* **Task data**
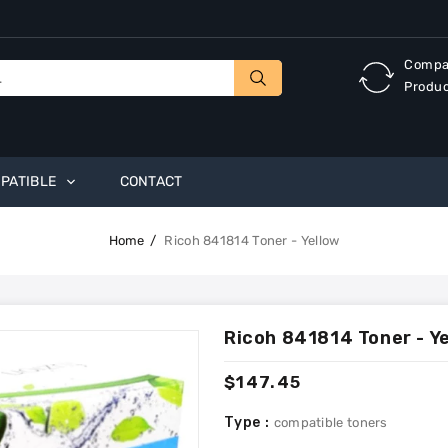
Compa
Produ
PATIBLE
CONTACT
Home
Ricoh 841814 Toner - Yellow
Ricoh 841814 Toner - Y
Regular
$147.45
price
Type :
compatible toners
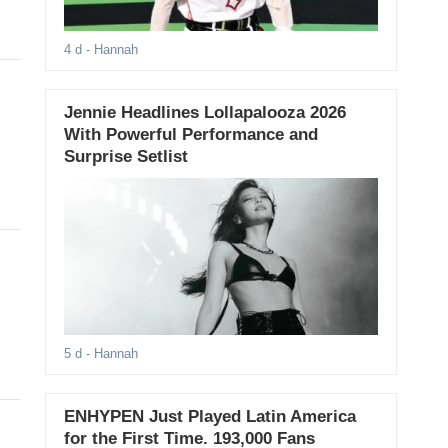
4 d
- Hannah
Jennie Headlines Lollapalooza 2026
With Powerful Performance and
Surprise Setlist
5 d
- Hannah
ENHYPEN Just Played Latin America
for the First Time. 193,000 Fans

* **Task details**
Report the number of lines in the records that hold "Ricoh" and write no other words.

* **Task result**
2